* _Exercise brief_
Below are some entries; state how many of their lines include the word "usager" and give no more than that number.

Segment Open

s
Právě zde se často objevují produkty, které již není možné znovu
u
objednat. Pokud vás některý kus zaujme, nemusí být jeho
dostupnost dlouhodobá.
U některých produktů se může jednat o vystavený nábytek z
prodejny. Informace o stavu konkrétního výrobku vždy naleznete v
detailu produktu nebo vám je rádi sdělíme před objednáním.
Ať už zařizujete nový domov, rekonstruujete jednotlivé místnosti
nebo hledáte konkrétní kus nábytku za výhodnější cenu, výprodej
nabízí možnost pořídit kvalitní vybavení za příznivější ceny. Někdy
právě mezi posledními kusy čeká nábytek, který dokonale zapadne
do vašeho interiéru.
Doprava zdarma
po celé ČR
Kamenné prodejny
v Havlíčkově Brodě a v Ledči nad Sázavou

Segment Closed
Segment Open

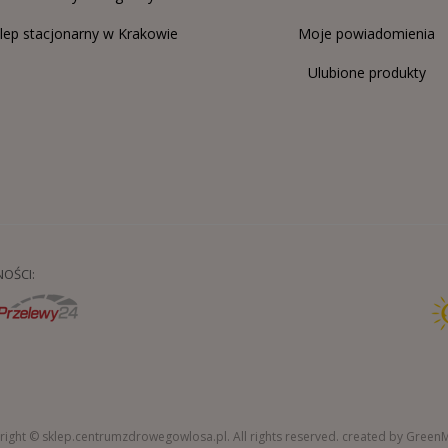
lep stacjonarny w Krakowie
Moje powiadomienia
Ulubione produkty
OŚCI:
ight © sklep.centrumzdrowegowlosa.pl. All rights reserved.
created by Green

Segment Closed
Segment Open

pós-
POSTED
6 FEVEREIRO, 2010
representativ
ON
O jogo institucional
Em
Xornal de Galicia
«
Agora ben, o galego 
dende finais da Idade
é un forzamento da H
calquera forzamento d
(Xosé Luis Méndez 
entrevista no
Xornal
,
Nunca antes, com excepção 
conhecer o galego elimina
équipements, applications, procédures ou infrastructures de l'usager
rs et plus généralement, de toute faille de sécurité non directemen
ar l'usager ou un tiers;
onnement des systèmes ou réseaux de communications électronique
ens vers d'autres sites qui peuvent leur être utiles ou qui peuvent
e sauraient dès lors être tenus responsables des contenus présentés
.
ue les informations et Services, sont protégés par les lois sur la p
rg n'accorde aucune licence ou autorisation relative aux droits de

Segment Closed

* _Response to the task_
2